DES PHRASES COURTES MA CHÉRIE
La mort de la mère sert de prétexte à ce récit de Pierrette Fleutiaux. Son vrai sujet est la vieillesse. Un âge terrible qui la terrifie. Qu’elle aborde comme le ferait un voyageur, une contrée inconnue. Avec la même curiosité et l’assurance de pouvoir la quitter à sa guise. Mais le sentiment très contrariant qu’il faudra bien y séjourner un jour.
Au seuil un guide attend : j’y dépose mes bagages les plus intimes : ma volonté, ma mémoire, mes désirs (…) Je lui remets ma vie, j’avance en aveugle dans un labyrinthe dont je n’ai pas les plans, et mon guide est muet, je ne le verrai jamais. »
Elle a fait ce voyage pour assister au combat que mène une vieille femme, sa mère qu’elle a connue jeune et déterminée, contre la mort.
J’en suis si proche que je prends beaucoup de coups aussi. »
Longtemps après, elle témoigne.

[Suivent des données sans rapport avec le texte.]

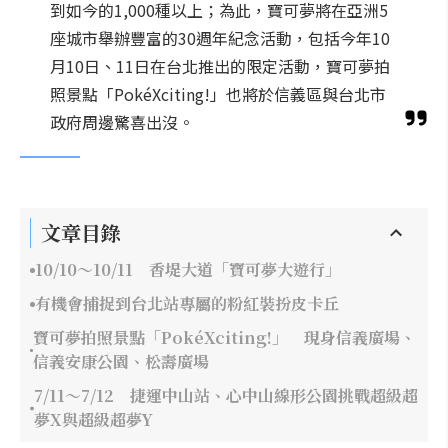
到如今的1,000種以上；為此，寶可夢將在亞洲5
座城市舉辦豐富的30週年紀念活動，包括今年10
月10日、11日在台北推出的限定活動，寶可夢拍
照景點「PokéXciting!」也將於信義區與台北市
政府周邊驚喜出沒。
文章目錄
10/10～10/11 香堤大道「寶可夢大遊行」
有機會捕捉到台北站專屬的粉紅裝扮皮卡丘
寶可夢拍照景點「PokéXciting!」 現身信義廣場、
信義安康公園、松壽廣場
7/11～7/12 捷運中山站、心中山線形公園挑戰超級超
夢X與超級超夢Y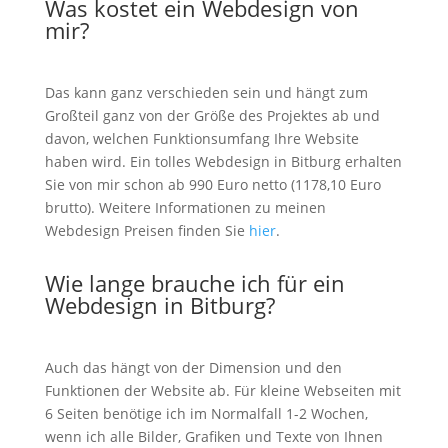
Was kostet ein Webdesign von
mir?
Das kann ganz verschieden sein und hängt zum
Großteil ganz von der Größe des Projektes ab und
davon, welchen Funktionsumfang Ihre Website
haben wird. Ein tolles Webdesign in Bitburg erhalten
Sie von mir schon ab 990 Euro netto (1178,10 Euro
brutto). Weitere Informationen zu meinen
Webdesign Preisen finden Sie
hier
.
Wie lange brauche ich für ein
Webdesign in Bitburg?
Auch das hängt von der Dimension und den
Funktionen der Website ab. Für kleine Webseiten mit
6 Seiten benötige ich im Normalfall 1-2 Wochen,
wenn ich alle Bilder, Grafiken und Texte von Ihnen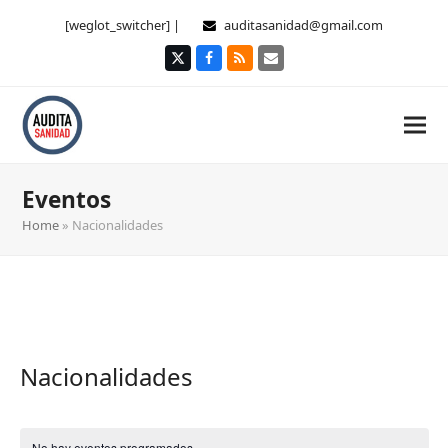
[weglot_switcher] |
auditasanidad@gmail.com
Twitter
Facebook
RSS
Correo
electrónico
Eventos
Home
»
Nacionalidades
Nacionalidades
No hay eventos programados.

Écrit en s’interdisant la fiction. Pas les artifices qui lui sont chers, ces images qu’elle aime construire aux limites du réel, pour lui donner plus de corps, de présence et de sens : la vieillesse n’est séparée de la vie que par une cellophane, une membrane minuscule et infranchissable.
Étouffante. On y voit une femme ni malade, ni sénile, ni handicapée, mais vieille simplement, lutter contre l’inéluctable. S’approcher du gouffre, dans un décor de maison de retraite peinte en rose pour paraître plus paisible. Elle peut se montrer coquette ou capricieuse ou délicieuse, se montrer forte en public ou fragile en tête à tête avec sa fille rien n’y fait. Elle le sait. Elle est au tragique de sa vie. Et porte en avant, dans un dernier élan, le monde qui fut le sien, qui disparaîtra avec elle, le monde qui l’a vue vivante. Un monde déjà ancien, lointain, pétri de ruralité et des valeurs qui lui sont chères. Qu’elle tend à ses héritiers comme des reliques, des talismans : travail, fidélité… discrétion, dont elle reproche à sa fille ne pas avoir fait suffisamment preuve.
En écrivant elle s’est démarquée, s’est faite remarquer, ce qui lui fait un peu honte. D’où ce conseil qu’elle lui adresse, « Des phrases courtes, ma chérie, » pour qu’au moins on la comprenne. De la mort elle même il est question dans un scène brève, très violente, plus imaginée que vue et de ce fait plus épouvantable encore la chute, le froid. L’effroi. En quelques lignes. On comprend qu’il ne s’agit pas d’un récit de plus sur la disparition d’un ascendant, mais d’un texte plus grave et plus profond qui parle du partage du temps et de la séparation des corps, de la survivance des êtres, de l’héritage dans ce qu’il a de plus immatériel et d’essentiel :
les morts ont forcément le dernier mot, ils ne lâchent jamais prise, ils sont en vous désormais. »
Daniel Martin, Le Magazine Littéraire (septembre 2001).